As autoridades descartaram a hipótese de suicídio e tratam o caso como crime violento ocorrido em contexto de emoção momentânea, sem indícios de premeditação. O inquérito confrontou o relato prestado pelo tenente-coronel e concluiu que a versão apresentada não se manteve.
A investigação segue em andamento, com parte das apurações tramitando em segredo de justiça. No início das diligências, quando o caso foi tratado como suicídio, o local chegou a ser limpo por policiais militares após liberação da perícia.
O desembargador Marco Antônio Pinheiro esteve no local no dia do crime na condição de amigo do tenente-coronel; a apuração não identificou ingerência de sua parte.
O laudo do Instituto Médico Legal registrou marcas recentes no pescoço compatíveis com pressão digital praticada por outra pessoa.
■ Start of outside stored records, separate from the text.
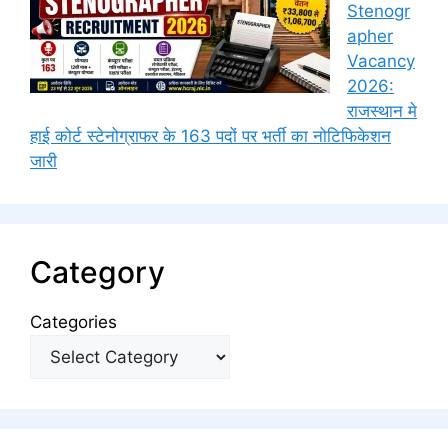
Stenogr
apher
Vacancy
2026:
राजस्थान मे
हाई कोर्ट स्टेनोग्राफर के 163 पदों पर भर्ती का नोटिफिकेशन
जारी
Category
Categories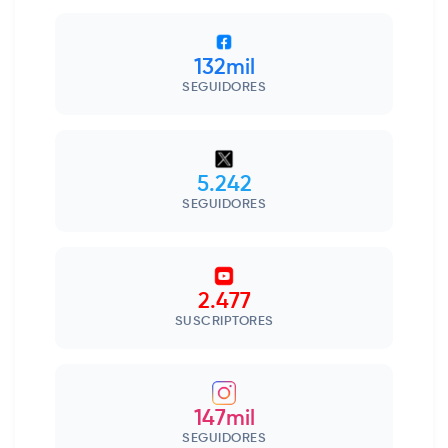
132mil
SEGUIDORES
5.242
SEGUIDORES
2.477
SUSCRIPTORES
147mil
SEGUIDORES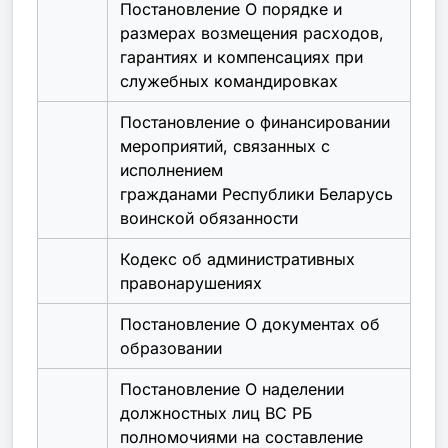
Постановление О порядке и
размерах возмещения расходов,
гарантиях и компенсациях при
служебных командировках
Постановление о финансировании
мероприятий, связанных с
исполнением
гражданами Республики Беларусь
воинской обязанности
Кодекс об административных
правонарушениях
Постановление О документах об
образовании
Постановление О наделении
должностных лиц ВС РБ
полномочиями на составление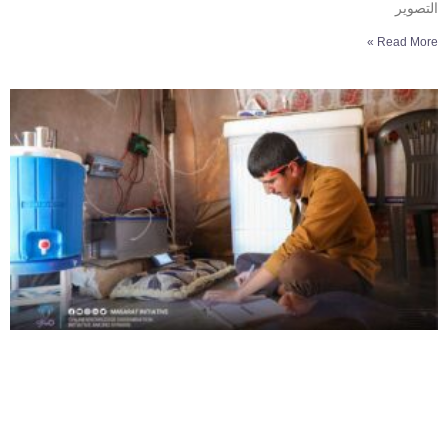
التصوير
Read More »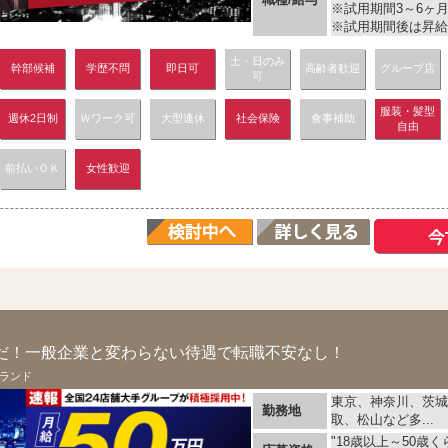
※試用期間3～6ヶ
※試用期間後は昇給シ
土・日のみ
幹部候補
学歴不問
即日可
高齢者歓迎
グループ店
可
服装・髪型
週休2日制
Ｗワーク可
大型連休
社会保険
食事補助
自由
前払いＯＫ
女性歓迎
だ！一般企業と変わらない待遇で転職不安なし！
ランド
東京、神奈川、茨城
勤務地
取、松山など多...
"18歳以上～50歳く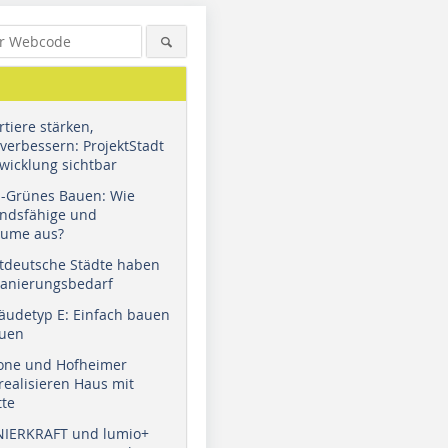
tiere stärken,
verbessern: ProjektStadt
wicklung sichtbar
u-Grünes Bauen: Wie
andsfähige und
äume aus?
tdeutsche Städte haben
Sanierungsbedarf
äudetyp E: Einfach bauen
auen
tone und Hofheimer
ealisieren Haus mit
tte
NIERKRAFT und lumio+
As autoridades também informaram que a vítima não apresentava sinais de consumo de entorpecentes ou álcool, nem estava grávida. Apesar das lesões por pressão digital, não foram observados sinais de asfixia.
O Ministério Público de São Paulo tornou Geraldo Leite Neto réu. A denúncia atribui a ele feminicídio qualificado — por ter ocorrido no âmbito de violência doméstica e por circunstâncias agravantes, como motivo torpe e uso de recurso que dificultou a defesa da vítima — e o crime de fraude processual, pela suposta alteração da cena para induzir a investigação ao erro.